Журнал «Юность» №05/2020 — страница 3 из 15


Родилась в 1988 году.

Прозаик, переводчик французской литературы, член Союза писателей Санкт-Петербурга, кандидат филологических наук и обладатель докторской степени университета Сорбонна Париж IV. Преподает в СПбГУ.

Автор нескольких книг для детей и юношества и двух романов, а также более сорока книг переводов. Лауреат первой премии «Ннигуру» и премии имени С. Маршака.

Самая реальная книга о Великой отечественной войне«Ольга. Запретный дневник» («Азбука Аттикус», 2011)

Может быть, книгу «Ольга. Запретный дневник», подготовленную Наталией Соколовской, не стоит называть самый реальной книгой о войне, но мне сразу пришло в голову именно это определение. И, наверное, любому своему студенту, в общем, молодому человеку, который совершенно не в курсе реальности нашего прошлого, я бы дала именно эту книгу.

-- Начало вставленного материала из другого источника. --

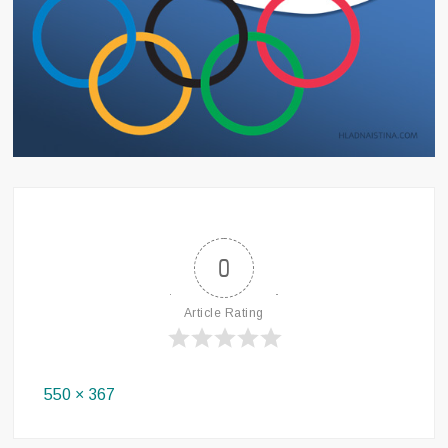
0
Article Rating
Full
550 × 367
size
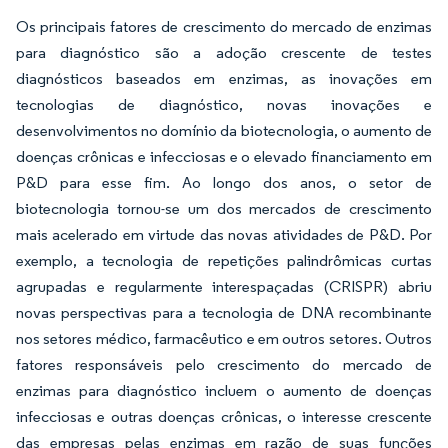
Os principais fatores de crescimento do mercado de enzimas
para diagnóstico são a adoção crescente de testes
diagnósticos baseados em enzimas, as inovações em
tecnologias de diagnóstico, novas inovações e
desenvolvimentos no domínio da biotecnologia, o aumento de
doenças crônicas e infecciosas e o elevado financiamento em
P&D para esse fim. Ao longo dos anos, o setor de
biotecnologia tornou-se um dos mercados de crescimento
mais acelerado em virtude das novas atividades de P&D. Por
exemplo, a tecnologia de repetições palindrômicas curtas
agrupadas e regularmente interespaçadas (CRISPR) abriu
novas perspectivas para a tecnologia de DNA recombinante
nos setores médico, farmacêutico e em outros setores. Outros
fatores responsáveis pelo crescimento do mercado de
enzimas para diagnóstico incluem o aumento de doenças
infecciosas e outras doenças crônicas, o interesse crescente
das empresas pelas enzimas em razão de suas funções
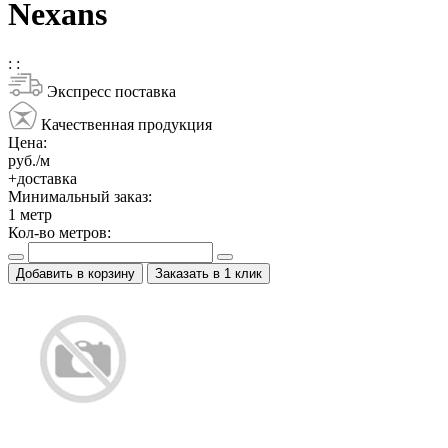
Nexans
:
:
Экспресс поставка
Качественная продукция
Цена:
руб./м
+доставка
Минимальный заказ:
1
метр
Кол-во метров:
Добавить в корзину
Заказать в 1 клик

Книга состоит из дневников 1939–1949 годов, фрагментов второй части книги «Дневные звезды», писем, избранных стихотворений и поэм, документов и фотографий, материалов следственного дела № П-8870 из архива УФСБ. Здесь ценно все, но мне особенно близка дневниковая часть. Современный мир живет в инстаграме, частично в фейсбуке. Я на минутку представила себе, что фрагментарные записи Берггольц висят, например, в соцсетях. И каждый день она пишет новые заметки, а под ними, вероятно, самые разные комментарии.

Я помню, как в школе читала наизусть стихотворение Берггольц (забыла какое), помню отчетливо ощущение того, что хочется и надо заплакать навзрыд, но почему-то нельзя. Хочется, но нельзя. Я очень хорошо помню, как слезы стояли у меня в глазах, пока я читала стихотворение, и я помню, как замер класс (у меня были исключительно умные одноклассники, с которыми можно было разделить многое). На этом все. Я так и не заплакала. И поразилась сейчас, когда на первой же странице дневников увидела слова Берггольц (39-й год): «Я страстно мечтала о том, как буду плакать, увидев Колю и родных, – и не пролила ни одной слезы». В этой фразе я узнала то состояние, в котором читала стихотворение классе в девятом или десятом. Вот так она умела чувствовать и писать.

Еще поразительна способность Берггольц не только выживать, но и жить в неимоверных условиях. Я думаю, что многие представляют себе тюрьму и войну как черную безысходность. Но даже из этой безысходности находится выход, даже в условиях этой катастрофы удается любить и творить, постоянно работать. И как-то сразу забывается все неважное, а все важное вырывается на первый план. Сама жизнь становится более настоящей, более реальной, потому что за нее надо хвататься: «Произошло то же, что в щемящей щедринской сказке “Приключения с Крамольниковым”: “Он понял, что все оставалось по-прежнему, – только душа у него “запечатана”. <…> “Со мною это и так, и все-таки не так. Вот за это-то “не так” и хватаюсь”». И далее: «А может быть, это и есть настоящая зрелость?»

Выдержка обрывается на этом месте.